[Stored data]
------------------------------------------------

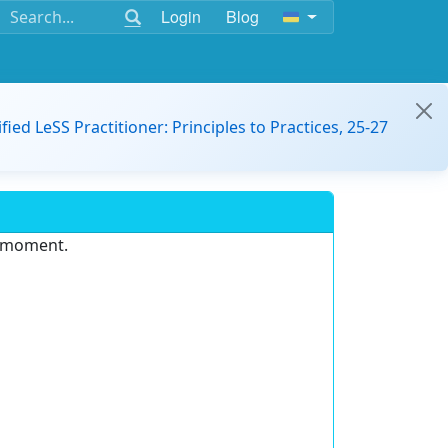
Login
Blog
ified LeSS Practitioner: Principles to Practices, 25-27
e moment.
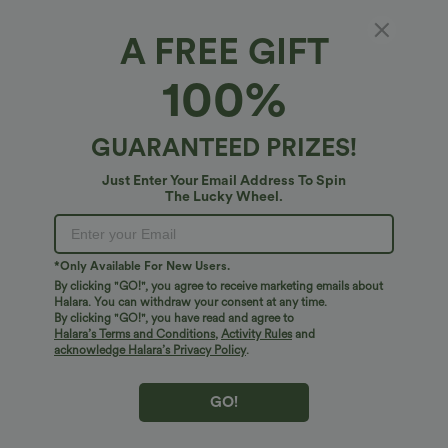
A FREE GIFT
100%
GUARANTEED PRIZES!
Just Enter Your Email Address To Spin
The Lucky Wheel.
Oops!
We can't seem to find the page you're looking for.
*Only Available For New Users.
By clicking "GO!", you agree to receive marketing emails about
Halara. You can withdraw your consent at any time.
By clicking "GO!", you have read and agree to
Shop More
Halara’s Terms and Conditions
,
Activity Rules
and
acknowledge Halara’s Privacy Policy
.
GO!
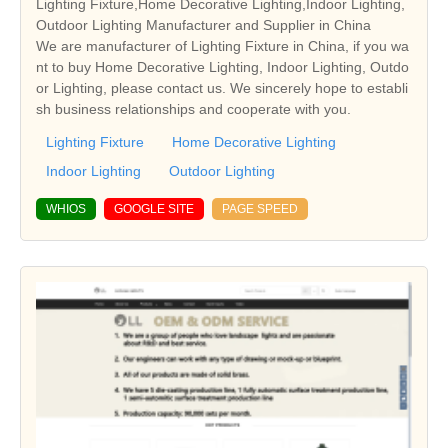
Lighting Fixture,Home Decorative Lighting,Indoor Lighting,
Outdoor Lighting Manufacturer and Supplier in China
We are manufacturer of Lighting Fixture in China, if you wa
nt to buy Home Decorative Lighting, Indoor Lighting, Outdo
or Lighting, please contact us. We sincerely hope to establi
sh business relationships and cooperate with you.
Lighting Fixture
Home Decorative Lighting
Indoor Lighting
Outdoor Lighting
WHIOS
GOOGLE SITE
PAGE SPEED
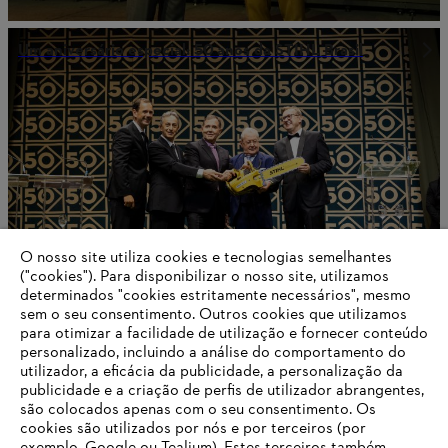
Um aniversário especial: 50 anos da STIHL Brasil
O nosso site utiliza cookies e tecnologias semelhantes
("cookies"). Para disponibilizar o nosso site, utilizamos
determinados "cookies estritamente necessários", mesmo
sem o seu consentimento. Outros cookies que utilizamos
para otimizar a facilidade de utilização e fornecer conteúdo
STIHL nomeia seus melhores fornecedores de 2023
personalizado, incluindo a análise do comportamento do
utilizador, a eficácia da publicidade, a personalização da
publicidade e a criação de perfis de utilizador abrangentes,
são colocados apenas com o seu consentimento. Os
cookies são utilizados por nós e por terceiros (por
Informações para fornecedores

------------------------------------------------

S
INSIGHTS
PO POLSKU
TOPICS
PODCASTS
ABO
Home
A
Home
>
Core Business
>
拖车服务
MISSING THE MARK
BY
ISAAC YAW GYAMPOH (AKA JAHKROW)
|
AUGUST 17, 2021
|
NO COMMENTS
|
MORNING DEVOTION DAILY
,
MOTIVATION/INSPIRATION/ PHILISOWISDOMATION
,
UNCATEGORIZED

------------------------------------------------

▸ Aim of the task: Look through the entries above for the word "nosso". Copy every line where it shows up.

▸ Result:
O nosso site utiliza cookies e tecnologias semelhantes
("cookies"). Para disponibilizar o nosso site, utilizamos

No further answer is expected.